ARTICLE XI: STANDING COMMITTEES
All committees of this organization shall be appointed by the Board of Officers and their term of office shall be for a period of one year or less if sooner terminated by the action of the Board of Directors.
All committees may be subject to joint committee status. Standing committees shall be: Financial, Fundraising, Veteran Affairs, State Coordinator/Rep Director, Historian
•Financial – Oversees development of the budget; monitoring and accountability for funds; ensures adequate financial controls; and shall conduct an internal audit on a semi-annual basis of the organization’s books. •Fundraising – Oversees development and implementation of the Fundraising Plan; identifies and solicits funds from external sources of support.
ARTICLE XII: DUES
This organization does not charge dues.
ARTICLE XIII:CONFLICT OF INTEREST POLICY
The organization will handle any potential conflict of interests as defined in the “Conflict of Interest Policy” attached to these By-Laws.
ARTICLE XIIII: AMENDMENTS
These By-laws may be amended subject to approval of a vote of two-thirds of the sitting board.

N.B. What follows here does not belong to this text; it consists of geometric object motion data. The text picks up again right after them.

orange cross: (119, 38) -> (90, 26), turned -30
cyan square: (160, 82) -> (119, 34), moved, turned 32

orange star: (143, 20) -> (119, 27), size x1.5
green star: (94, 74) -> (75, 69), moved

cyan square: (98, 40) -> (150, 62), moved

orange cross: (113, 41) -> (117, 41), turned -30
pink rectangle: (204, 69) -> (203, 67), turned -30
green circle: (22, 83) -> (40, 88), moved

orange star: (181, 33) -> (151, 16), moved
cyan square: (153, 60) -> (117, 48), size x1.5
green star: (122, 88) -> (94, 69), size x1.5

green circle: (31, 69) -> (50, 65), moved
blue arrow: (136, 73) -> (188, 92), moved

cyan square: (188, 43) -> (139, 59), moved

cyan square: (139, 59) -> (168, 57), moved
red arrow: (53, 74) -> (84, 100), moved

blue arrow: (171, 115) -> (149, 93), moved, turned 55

a.By a vote of the Board on December 19, 2006 it was agreed upon to abolish the Executive Vice President position. b.These By-Laws were reviewed and approved at a regular meeting of The Silver Star Families of America Board of Directors on the 30th day of January, 2006. c.At their regularly scheduled meeting on 4 June 2007, The Silver Star Families of America voted to make the Founders of the organization, or their heirs, the ultimate authority over the organization regardless of their positions held with the organization. This includes but is not limited to dismissing the board in its entirety when the founders or their heirs determine that the mission of the organization has deviated from its originally intended purpose or is in violation of any IRS regulation, state or federal law or anything that might affect its tax exempt 501 C 3 status d.By vote of the Board on December 18, 2007 the following amendments were reviewed, voted on and approved: •Appraisal of the President’s performance will be conducted every six months. •President will submit to the Board a Budget for the upcoming year that will be evaluated to insure the expenditures support the overall mission of the SSFOA and that sufficient accounting procedures are in place. •At least two face to face meeting of the Board of Directors will take place every year. •The Board of Directors will establish a committee to evaluate the organization’s performance and give suggestions to the Board on future requirements to meet our mission. •Make sure that unrestricted net assets available for use is not more than three times the size of the past year's expenses or three times the size of the current year's budget, whichever is higher. •It shall be the policy of the SSFOA to promptly act on any complaints brought to our attention by the BBB Wise Giving Alliance. •By vote at the regular Board Meeting, January 7, 2008, SSFOA chose and added an Executive Committee. ____________________________________
Janie Orman, President
At a special meeting of the Board of Directors on 3-2-14 the By-laws where hereby amended:
a. By virtue of election by a majority of the membership, the National President shall be chairman of the Board of Directors. b.However the position of Chief Executive Officer is hereby created and will be tasked with the day to day operation of the organization. The CEO will not be eligible to chair the Board. c.The mission of the Silver Star Families of America Is hereby amended to include the addition of assisting our homeless and very low income veterans hereby referred to as “veterans in need.”